_DATA EXTRACTS_.
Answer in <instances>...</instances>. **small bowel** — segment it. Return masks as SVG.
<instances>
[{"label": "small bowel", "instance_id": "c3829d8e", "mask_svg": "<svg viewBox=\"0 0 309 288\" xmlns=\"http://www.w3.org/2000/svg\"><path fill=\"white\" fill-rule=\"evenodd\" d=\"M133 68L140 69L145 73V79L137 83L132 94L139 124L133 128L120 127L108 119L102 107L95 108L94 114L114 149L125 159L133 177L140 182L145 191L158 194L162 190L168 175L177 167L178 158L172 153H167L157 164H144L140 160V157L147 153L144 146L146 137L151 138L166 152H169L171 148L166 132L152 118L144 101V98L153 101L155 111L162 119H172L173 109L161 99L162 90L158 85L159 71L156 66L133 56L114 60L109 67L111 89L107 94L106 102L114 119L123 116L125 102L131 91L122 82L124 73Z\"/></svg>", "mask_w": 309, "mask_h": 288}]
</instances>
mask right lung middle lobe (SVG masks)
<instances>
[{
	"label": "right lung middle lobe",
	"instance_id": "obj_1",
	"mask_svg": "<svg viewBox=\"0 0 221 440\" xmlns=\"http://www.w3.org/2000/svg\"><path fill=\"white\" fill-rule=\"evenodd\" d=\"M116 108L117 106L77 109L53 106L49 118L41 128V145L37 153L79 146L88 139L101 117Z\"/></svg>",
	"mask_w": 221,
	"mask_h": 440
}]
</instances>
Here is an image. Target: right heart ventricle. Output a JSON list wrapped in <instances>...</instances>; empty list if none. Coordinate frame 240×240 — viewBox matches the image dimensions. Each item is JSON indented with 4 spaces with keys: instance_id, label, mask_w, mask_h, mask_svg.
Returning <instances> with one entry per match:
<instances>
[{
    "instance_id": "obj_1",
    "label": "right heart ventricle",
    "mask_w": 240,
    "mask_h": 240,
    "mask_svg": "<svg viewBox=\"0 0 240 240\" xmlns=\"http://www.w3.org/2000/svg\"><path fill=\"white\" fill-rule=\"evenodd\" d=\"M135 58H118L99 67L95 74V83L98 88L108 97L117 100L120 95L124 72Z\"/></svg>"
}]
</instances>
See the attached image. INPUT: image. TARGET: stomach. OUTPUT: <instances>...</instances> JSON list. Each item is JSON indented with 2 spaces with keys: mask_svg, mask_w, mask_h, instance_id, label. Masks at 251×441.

--

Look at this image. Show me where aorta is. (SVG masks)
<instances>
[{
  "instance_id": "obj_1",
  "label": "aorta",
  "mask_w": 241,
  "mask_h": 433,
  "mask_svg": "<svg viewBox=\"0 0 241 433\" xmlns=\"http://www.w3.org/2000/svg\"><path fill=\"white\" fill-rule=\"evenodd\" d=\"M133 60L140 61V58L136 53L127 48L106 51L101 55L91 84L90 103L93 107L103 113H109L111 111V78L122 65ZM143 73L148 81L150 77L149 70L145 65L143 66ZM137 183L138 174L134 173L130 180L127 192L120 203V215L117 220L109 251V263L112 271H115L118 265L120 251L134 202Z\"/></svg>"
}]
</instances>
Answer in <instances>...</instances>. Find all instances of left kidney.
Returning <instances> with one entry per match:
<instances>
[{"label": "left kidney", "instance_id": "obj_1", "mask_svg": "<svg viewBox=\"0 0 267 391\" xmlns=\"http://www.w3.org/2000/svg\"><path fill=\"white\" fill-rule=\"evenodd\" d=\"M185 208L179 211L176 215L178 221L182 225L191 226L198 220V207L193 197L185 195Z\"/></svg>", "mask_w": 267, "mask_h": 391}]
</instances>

_WHAT TO PRODUCE_. Of the lines above, retype only those from the line containing "mask right lung middle lobe (SVG masks)" through the line containing "See the attached", including both, exactly.

_RESULT OF THIS TASK_.
mask right lung middle lobe (SVG masks)
<instances>
[{
	"label": "right lung middle lobe",
	"instance_id": "obj_1",
	"mask_svg": "<svg viewBox=\"0 0 221 440\" xmlns=\"http://www.w3.org/2000/svg\"><path fill=\"white\" fill-rule=\"evenodd\" d=\"M116 108L117 106L77 109L53 106L49 118L41 128V145L37 153L79 146L88 139L101 117Z\"/></svg>",
	"mask_w": 221,
	"mask_h": 440
}]
</instances>
Here is an image. Target: right heart ventricle. Output a JSON list wrapped in <instances>...</instances>; empty list if none. Coordinate frame 240×240 — viewBox matches the image dimensions. Each item is JSON indented with 4 spaces with keys: instance_id, label, mask_w, mask_h, mask_svg.
Returning <instances> with one entry per match:
<instances>
[{
    "instance_id": "obj_1",
    "label": "right heart ventricle",
    "mask_w": 240,
    "mask_h": 240,
    "mask_svg": "<svg viewBox=\"0 0 240 240\" xmlns=\"http://www.w3.org/2000/svg\"><path fill=\"white\" fill-rule=\"evenodd\" d=\"M135 58H118L99 67L95 74V83L98 88L108 97L117 100L120 95L124 72Z\"/></svg>"
}]
</instances>
See the attached image. INPUT: image. TARGET: stomach. OUTPUT: <instances>...</instances> JSON list. Each item is JSON indented with 2 spaces with keys: mask_svg, mask_w, mask_h, instance_id, label. Masks at 251×441.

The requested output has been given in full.